After your evaluation, lay out a few goals based on the data from the results. What do you want to achieve with this plan? When in doubt, remember that goals should be SMART: Specific, Measurable, Attainable, Relevant, and Time-based. If an advertising agency focused on small businesses were to make a SMART goal, an example could look like this:
“To increase employment applications for the client by 25% over the course of one quarter.” This goal is specific, focusing on one area of advertising, measurable by including a percentage, attainable through advertising, relevant to startups looking to hire more talent, and timely by including a timeframe.
If a crisis communication plan is for stakeholders, which ones are you writing for? If not all, your plan should cover a fair amount. Stakeholder examples include employees, investors, customers, local government officials, and media outlets.
If you’re writing for media outlets, a press release detailing your goals is a good idea for keeping the audience in mind. There should be processes for who will speak to the media outlets, an outline of what they will say, and an action plan put in place going forward.
When writing the communication plan, work with groups or representatives from your stakeholder groups to improve accuracy. Strategies should solve goals or potential risks. An example of a risk for the advertising agency would be making sure ads deliver the right message before going public, so, in their plan, they would detail different steps to ensure that is taken care of.
5. Estimate a timeline
You should have a ballpark estimate of how much time each step in executing strategy will take. For instance, if your plan needs to go from the higher-ups down to the employees, it’s good to take into account how long going through the chain of command will take. It’s also smart to infer how long a media cycle will last.
For instance, for a minor slip-up on an ad campaign, the advertising agency might estimate the cycle for controlling the issue would take a month to meet with the client, the stakeholders, and employees and discuss steps moving forward.
6. Measure results
There’s always room for improvement. Measure the results of the plan after presenting it to stakeholders, and run a “post-mortem” after executing your plan in times of need.
For example, the ad agency might not have met its goal of increasing prospective applications by 25% within a quarter. They might rework their goals to give themselves more time or pivot their quarterly focus to fit those goals.
Some aspects of building a communication plan can be a “choose your own adventure” journey. The key is choosing aspects that best reflect what your business needs in times when effective communication is key. What do your stakeholders need to know, and how are you going to best communicate that?

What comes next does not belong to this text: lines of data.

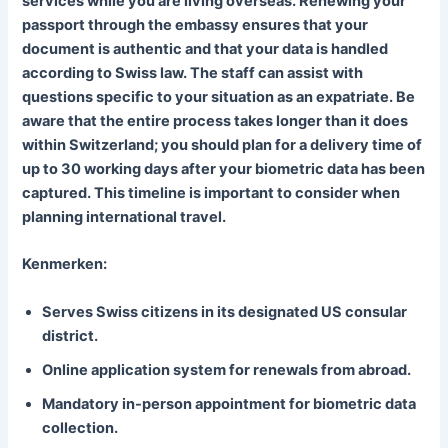
services while you are living overseas. Renewing your
passport through the embassy ensures that your
document is authentic and that your data is handled
according to Swiss law. The staff can assist with
questions specific to your situation as an expatriate. Be
aware that the entire process takes longer than it does
within Switzerland; you should plan for a delivery time of
up to 30 working days after your biometric data has been
captured. This timeline is important to consider when
planning international travel.
Kenmerken:
Serves Swiss citizens in its designated US consular
district.
Online application system for renewals from abroad.
Mandatory in-person appointment for biometric data
collection.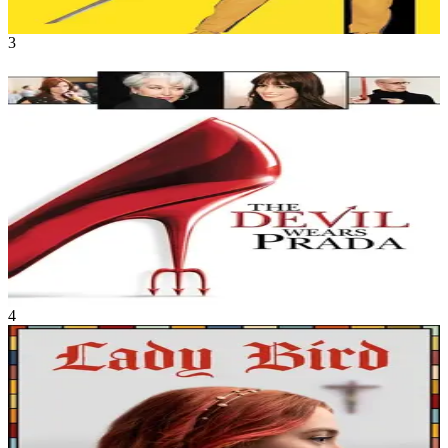
1h 51m
3
Movie
Drama
•
Comedy
A young woman from the Midwest gets more than she bargained for
when she moves to New York to become a writer and ends up as the
assistant to the tyrannical, larger-than-life editor-in-chief of a major
fashion magazine.
The Devil Wears Prada
Jun 2006
1h 49m
4
Movie
Drama
•
Comedy
Lady Bird McPherson, a strong willed, deeply opinionated, artistic
17 year old comes of age in Sacramento. Her relationship with her
mother and her upbringing are questioned and tested as she plans to
head off to college.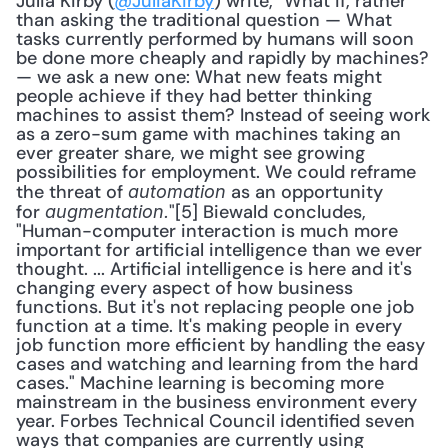
Julia Kirby (
@JuliaKirby
) write, "What if, rather 
than asking the traditional question — What 
tasks currently performed by humans will soon 
be done more cheaply and rapidly by machines? 
— we ask a new one: What new feats might 
people achieve if they had better thinking 
machines to assist them? Instead of seeing work 
as a zero-sum game with machines taking an 
ever greater share, we might see growing 
possibilities for employment. We could reframe 
the threat of 
 as an opportunity 
automation
for 
"[5] Biewald concludes, 
augmentation.
"Human-computer interaction is much more 
important for artificial intelligence than we ever 
thought. ... Artificial intelligence is here and it's 
changing every aspect of how business 
functions. But it's not replacing people one job 
function at a time. It's making people in every 
job function more efficient by handling the easy 
cases and watching and learning from the hard 
cases." Machine learning is becoming more 
mainstream in the business environment every 
year. Forbes Technical Council identified seven 
ways that companies are currently using 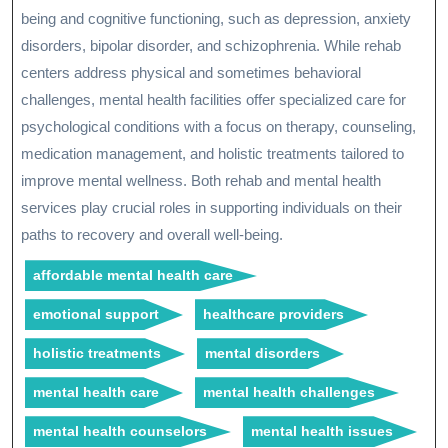
being and cognitive functioning, such as depression, anxiety
disorders, bipolar disorder, and schizophrenia. While rehab
centers address physical and sometimes behavioral
challenges, mental health facilities offer specialized care for
psychological conditions with a focus on therapy, counseling,
medication management, and holistic treatments tailored to
improve mental wellness. Both rehab and mental health
services play crucial roles in supporting individuals on their
paths to recovery and overall well-being.
affordable mental health care
emotional support
healthcare providers
holistic treatments
mental disorders
mental health care
mental health challenges
mental health counselors
mental health issues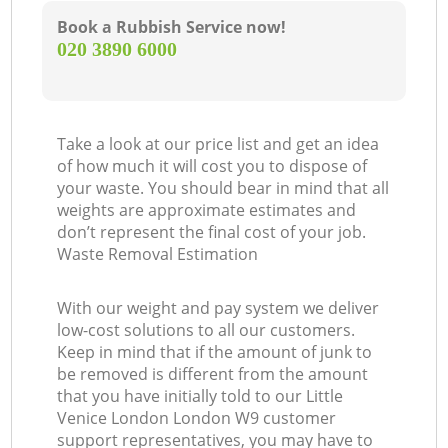
Book a Rubbish Service now!
‎020 3890 6000
Take a look at our price list and get an idea
of how much it will cost you to dispose of
your waste. You should bear in mind that all
weights are approximate estimates and
don’t represent the final cost of your job.
Waste Removal Estimation
With our weight and pay system we deliver
low-cost solutions to all our customers.
Keep in mind that if the amount of junk to
be removed is different from the amount
that you have initially told to our Little
Venice London London W9 customer
support representatives, you may have to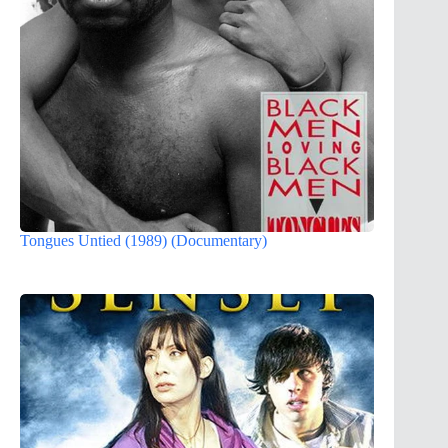
Tongues Untied (1989) (Documentary)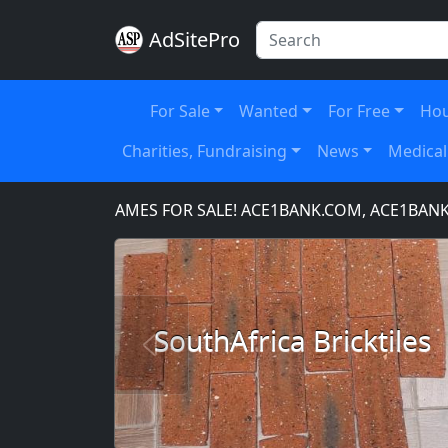
AdSitePro
For Sale
Wanted
For Free
Hou
Charities, Fundraising
News
Medical
OMAIN NAMES FOR SALE! ACE1BANK.COM, ACE1BANKING.
SouthAfrica Bricktiles
Previous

Communication Plan Examples
A basic communication plan should include an analysis for the stakeholders you’d respond to and the procedures for what to include in those conversations. You might also include an overview of your business, potential communication challenges, and risk management strategy.
Bright Hub Project management has an example that includes how to put this information — and more — into your communication plan as a project manager. This example is great because it details how communication managers write crisis plans and acknowledges that sometimes the busy marketer or project manager does as well.
Source: Bright Hub
The National School Public Relations Association has a free version of a sample communication plan in PDF format. It’s a great example of how to format a crisis strategy and how to fit your budget into the plan.

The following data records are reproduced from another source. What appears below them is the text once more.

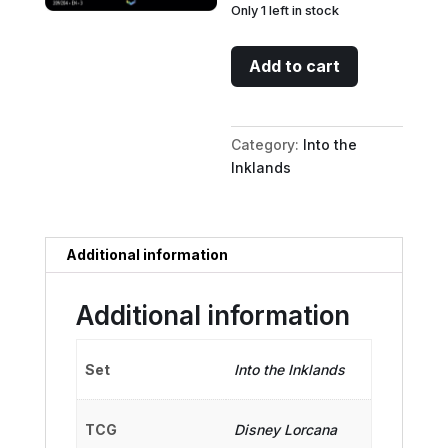
Only 1 left in stock
Maleficent
Add to cart
-
Mistress
of
Category:
Into the
All
Inklands
Evil
(Enchanted)
quantity
Additional information
Additional information
Set
Into the Inklands
TCG
Disney Lorcana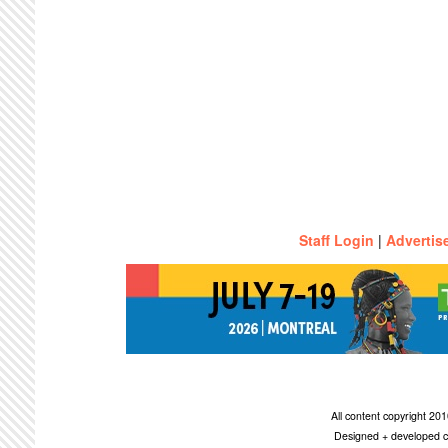
Staff Login
|
Advertis
All content copyright 2
Designed + developed c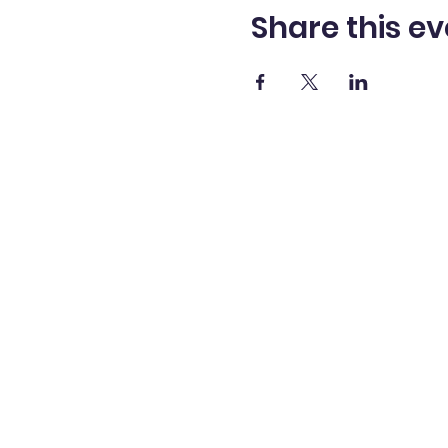
Share this ev
SHANNON LANTZY,
Ph.D.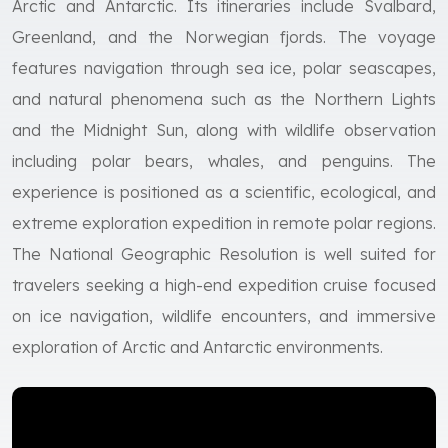
Arctic and Antarctic. Its itineraries include Svalbard,
Greenland, and the Norwegian fjords. The voyage
features navigation through sea ice, polar seascapes,
and natural phenomena such as the Northern Lights
and the Midnight Sun, along with wildlife observation
including polar bears, whales, and penguins. The
experience is positioned as a scientific, ecological, and
extreme exploration expedition in remote polar regions.
The National Geographic Resolution is well suited for
travelers seeking a high-end expedition cruise focused
on ice navigation, wildlife encounters, and immersive
exploration of Arctic and Antarctic environments.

Here are some extra tips to keep in mind to help your plan shine.
When describing procedures for handling crises, include who the situation involves. This lets stakeholders envision decision-making processes.
If you’re part of a larger company with a broad stakeholder list, it’s okay to split up target audiences for your plan. For instance, maybe your audience is more than just “consumers.” Split stakeholder groups for easier comprehension and more distinct solutions.